俺様王太子に拾われた崖っぷち令嬢、お飾り側妃になる…はずが溺愛されてます!?
「どうしたのですか?」
ベアトリスは体の向きを変え、ランスのもとへ歩み寄る。
ベアトリスの中で、ランスを一言で表すと〝真面目で落ち着いている〟だ。ベアトリスと違って、仕事中に息抜きをしに外に出ることなど、見たことがなかった。

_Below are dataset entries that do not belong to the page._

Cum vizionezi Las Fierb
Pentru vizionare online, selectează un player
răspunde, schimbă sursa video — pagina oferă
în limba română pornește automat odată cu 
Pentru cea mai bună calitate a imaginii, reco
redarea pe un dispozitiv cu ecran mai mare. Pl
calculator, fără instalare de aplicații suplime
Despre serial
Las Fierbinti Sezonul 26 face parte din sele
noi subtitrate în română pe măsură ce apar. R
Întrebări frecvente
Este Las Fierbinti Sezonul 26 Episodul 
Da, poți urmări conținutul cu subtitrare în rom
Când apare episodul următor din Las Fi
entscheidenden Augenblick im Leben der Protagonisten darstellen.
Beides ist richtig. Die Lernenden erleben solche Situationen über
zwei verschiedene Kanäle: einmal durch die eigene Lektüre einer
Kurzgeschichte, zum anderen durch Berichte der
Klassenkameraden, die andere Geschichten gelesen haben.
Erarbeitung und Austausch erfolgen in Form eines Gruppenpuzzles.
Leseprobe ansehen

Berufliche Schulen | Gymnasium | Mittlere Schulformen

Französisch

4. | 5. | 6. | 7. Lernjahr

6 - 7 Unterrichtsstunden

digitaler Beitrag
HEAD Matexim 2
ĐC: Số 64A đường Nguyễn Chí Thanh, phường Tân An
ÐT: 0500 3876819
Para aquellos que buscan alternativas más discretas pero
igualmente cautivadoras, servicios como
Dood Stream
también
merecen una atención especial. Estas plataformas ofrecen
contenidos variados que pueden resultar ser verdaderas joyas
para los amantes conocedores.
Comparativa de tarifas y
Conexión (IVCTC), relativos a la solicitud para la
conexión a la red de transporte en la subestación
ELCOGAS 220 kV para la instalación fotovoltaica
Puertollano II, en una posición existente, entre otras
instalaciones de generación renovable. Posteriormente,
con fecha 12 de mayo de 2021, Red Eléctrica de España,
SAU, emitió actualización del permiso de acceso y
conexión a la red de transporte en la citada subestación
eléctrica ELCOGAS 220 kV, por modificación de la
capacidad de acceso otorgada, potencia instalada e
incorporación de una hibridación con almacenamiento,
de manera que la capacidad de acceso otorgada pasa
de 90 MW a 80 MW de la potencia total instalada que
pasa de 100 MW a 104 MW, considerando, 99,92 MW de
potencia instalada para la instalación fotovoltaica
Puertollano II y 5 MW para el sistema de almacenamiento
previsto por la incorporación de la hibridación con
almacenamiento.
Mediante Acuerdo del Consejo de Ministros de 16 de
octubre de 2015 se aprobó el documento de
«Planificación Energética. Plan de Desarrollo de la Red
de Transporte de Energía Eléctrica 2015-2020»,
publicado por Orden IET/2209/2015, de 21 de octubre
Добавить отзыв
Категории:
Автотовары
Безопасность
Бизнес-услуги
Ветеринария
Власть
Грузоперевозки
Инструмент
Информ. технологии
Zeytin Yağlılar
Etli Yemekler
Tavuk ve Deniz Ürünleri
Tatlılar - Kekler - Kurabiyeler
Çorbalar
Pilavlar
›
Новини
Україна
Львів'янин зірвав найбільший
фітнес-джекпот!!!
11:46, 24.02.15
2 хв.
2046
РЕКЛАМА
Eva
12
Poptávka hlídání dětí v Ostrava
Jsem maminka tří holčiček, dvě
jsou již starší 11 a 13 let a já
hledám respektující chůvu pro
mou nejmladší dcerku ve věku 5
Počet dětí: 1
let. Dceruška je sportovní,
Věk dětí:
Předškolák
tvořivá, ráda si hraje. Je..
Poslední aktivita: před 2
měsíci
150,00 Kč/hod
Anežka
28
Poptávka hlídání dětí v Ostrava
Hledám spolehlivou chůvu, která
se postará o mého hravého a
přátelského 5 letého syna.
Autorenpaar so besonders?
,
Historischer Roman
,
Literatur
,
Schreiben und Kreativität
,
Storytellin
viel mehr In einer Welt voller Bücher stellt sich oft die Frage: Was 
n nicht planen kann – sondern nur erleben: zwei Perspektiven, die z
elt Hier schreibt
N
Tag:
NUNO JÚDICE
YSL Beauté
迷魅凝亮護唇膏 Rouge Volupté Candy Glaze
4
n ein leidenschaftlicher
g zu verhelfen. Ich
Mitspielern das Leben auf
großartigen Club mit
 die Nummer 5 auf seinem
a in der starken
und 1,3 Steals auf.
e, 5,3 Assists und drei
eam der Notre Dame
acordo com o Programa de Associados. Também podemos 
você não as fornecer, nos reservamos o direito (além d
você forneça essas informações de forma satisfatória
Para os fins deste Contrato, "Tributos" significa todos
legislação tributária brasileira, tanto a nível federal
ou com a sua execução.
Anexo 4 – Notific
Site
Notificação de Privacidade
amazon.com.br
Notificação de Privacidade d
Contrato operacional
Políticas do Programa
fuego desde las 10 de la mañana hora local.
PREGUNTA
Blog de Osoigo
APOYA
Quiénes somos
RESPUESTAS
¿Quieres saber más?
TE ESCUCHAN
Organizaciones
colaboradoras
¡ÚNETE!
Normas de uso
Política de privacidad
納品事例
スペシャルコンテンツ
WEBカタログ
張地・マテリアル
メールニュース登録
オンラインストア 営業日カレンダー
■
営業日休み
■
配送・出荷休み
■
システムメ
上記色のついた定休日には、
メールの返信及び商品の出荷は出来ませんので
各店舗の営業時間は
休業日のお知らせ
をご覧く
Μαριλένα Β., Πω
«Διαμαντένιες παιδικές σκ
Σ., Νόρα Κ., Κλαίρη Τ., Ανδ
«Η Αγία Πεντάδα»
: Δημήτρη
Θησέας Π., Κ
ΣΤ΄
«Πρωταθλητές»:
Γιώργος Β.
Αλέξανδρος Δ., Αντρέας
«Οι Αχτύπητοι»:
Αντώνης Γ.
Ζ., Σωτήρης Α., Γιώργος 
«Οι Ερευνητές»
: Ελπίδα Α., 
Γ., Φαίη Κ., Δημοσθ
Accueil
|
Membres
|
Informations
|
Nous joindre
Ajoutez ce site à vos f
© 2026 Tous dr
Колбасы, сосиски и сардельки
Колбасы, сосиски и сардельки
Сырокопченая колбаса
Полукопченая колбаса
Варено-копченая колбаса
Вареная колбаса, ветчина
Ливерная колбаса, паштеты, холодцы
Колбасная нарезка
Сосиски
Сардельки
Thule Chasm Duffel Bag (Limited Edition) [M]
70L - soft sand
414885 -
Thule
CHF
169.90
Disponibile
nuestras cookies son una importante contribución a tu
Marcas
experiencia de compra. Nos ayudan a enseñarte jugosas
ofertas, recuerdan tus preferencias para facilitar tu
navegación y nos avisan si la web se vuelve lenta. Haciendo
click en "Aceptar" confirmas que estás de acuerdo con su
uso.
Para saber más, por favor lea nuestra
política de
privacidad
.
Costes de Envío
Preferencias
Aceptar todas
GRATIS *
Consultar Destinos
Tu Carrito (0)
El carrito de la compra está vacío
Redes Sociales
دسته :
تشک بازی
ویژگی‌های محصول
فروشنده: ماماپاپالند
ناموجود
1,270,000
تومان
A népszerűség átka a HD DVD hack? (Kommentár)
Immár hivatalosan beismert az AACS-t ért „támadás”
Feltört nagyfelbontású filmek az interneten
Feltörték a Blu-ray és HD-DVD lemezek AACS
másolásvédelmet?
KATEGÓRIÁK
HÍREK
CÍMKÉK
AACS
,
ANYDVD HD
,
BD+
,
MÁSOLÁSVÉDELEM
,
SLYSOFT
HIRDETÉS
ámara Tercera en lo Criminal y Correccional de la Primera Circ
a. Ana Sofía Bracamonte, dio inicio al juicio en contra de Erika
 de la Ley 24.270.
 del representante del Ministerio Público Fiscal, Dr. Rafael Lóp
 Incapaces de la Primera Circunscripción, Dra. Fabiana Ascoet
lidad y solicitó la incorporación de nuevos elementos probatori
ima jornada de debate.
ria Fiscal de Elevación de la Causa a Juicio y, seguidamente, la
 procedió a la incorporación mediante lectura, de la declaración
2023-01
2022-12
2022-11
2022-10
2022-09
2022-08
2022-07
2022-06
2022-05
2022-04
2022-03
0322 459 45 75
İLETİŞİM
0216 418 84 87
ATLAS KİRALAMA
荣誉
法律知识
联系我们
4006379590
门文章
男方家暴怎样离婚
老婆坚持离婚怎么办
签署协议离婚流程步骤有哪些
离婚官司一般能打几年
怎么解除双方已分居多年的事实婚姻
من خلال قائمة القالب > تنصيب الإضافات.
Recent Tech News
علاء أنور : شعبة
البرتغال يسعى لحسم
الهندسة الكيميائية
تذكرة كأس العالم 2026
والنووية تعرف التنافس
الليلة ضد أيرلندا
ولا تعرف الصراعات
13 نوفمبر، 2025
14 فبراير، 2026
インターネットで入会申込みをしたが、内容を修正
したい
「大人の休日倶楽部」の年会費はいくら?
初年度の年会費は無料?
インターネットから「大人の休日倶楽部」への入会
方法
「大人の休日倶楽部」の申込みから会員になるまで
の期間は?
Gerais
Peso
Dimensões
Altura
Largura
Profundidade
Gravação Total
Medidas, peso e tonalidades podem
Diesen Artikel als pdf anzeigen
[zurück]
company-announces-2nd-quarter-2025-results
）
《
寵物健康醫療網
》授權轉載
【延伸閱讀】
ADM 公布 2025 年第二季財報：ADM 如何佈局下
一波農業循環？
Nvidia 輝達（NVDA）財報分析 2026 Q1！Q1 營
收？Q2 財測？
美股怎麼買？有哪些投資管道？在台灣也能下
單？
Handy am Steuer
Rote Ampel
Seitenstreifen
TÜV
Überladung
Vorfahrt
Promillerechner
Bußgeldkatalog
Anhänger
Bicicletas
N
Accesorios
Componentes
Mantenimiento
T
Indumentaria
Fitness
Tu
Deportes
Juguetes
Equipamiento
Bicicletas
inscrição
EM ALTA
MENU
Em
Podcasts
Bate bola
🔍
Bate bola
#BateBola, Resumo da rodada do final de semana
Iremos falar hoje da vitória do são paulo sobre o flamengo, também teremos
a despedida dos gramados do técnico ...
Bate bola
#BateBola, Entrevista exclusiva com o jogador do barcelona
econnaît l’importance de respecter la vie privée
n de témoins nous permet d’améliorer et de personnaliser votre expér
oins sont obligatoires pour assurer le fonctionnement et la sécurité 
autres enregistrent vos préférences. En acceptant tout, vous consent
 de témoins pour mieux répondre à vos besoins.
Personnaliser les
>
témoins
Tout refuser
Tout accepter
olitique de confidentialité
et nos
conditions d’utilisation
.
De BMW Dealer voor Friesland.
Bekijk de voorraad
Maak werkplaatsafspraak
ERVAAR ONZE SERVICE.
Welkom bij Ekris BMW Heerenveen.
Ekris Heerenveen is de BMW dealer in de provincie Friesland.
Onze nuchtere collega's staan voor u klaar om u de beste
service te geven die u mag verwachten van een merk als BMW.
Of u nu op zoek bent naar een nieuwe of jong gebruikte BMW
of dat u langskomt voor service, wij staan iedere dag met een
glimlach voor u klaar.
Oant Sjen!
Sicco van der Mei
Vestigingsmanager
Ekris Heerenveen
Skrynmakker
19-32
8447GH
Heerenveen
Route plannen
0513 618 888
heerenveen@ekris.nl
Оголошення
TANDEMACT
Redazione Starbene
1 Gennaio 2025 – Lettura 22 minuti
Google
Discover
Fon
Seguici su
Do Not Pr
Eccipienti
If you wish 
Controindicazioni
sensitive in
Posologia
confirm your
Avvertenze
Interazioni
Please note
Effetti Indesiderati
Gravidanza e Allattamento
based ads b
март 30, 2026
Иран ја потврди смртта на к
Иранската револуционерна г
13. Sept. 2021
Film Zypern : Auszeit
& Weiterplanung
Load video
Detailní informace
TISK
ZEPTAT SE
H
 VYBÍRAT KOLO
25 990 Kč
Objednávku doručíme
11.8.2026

仕事で、どこかに向かっているところかもしれないと思った。
「ベアトリスさんの様子がおかしいと聞いて、追いかけて来ました。私でよければお付き合いしますよ」
「わたくしを追いかけて?」
先ほどのサミュエルとのやりとりを聞いていたのだろうか。見苦しいところを見せたと、ベアトリスは恥ずかしく思った。
「どうかしましたか?」
「いえ、たいしたことではないのですが、自分の中でもやもやすることがあって──」
ベアトリスは言葉を濁す。
さすがに、お飾り側妃の分際で『殿下が別の令嬢を頻繁に呼び出しているのが気に入らない』とは言えなかった。ベアトリスの様子をじっと見ていたランスは、ふむと頷く。
「では、息抜きに城下にでも行きますか?」
「え? いいのですか?」
城下に行くことはアルフレッドから禁止されていたはず。
「はい。私がいれば」
ランスは人差し指を自分の口元に持ってきて、秘密だよ、とポーズする。ベアトリスはその様子を見て、くすっと笑った。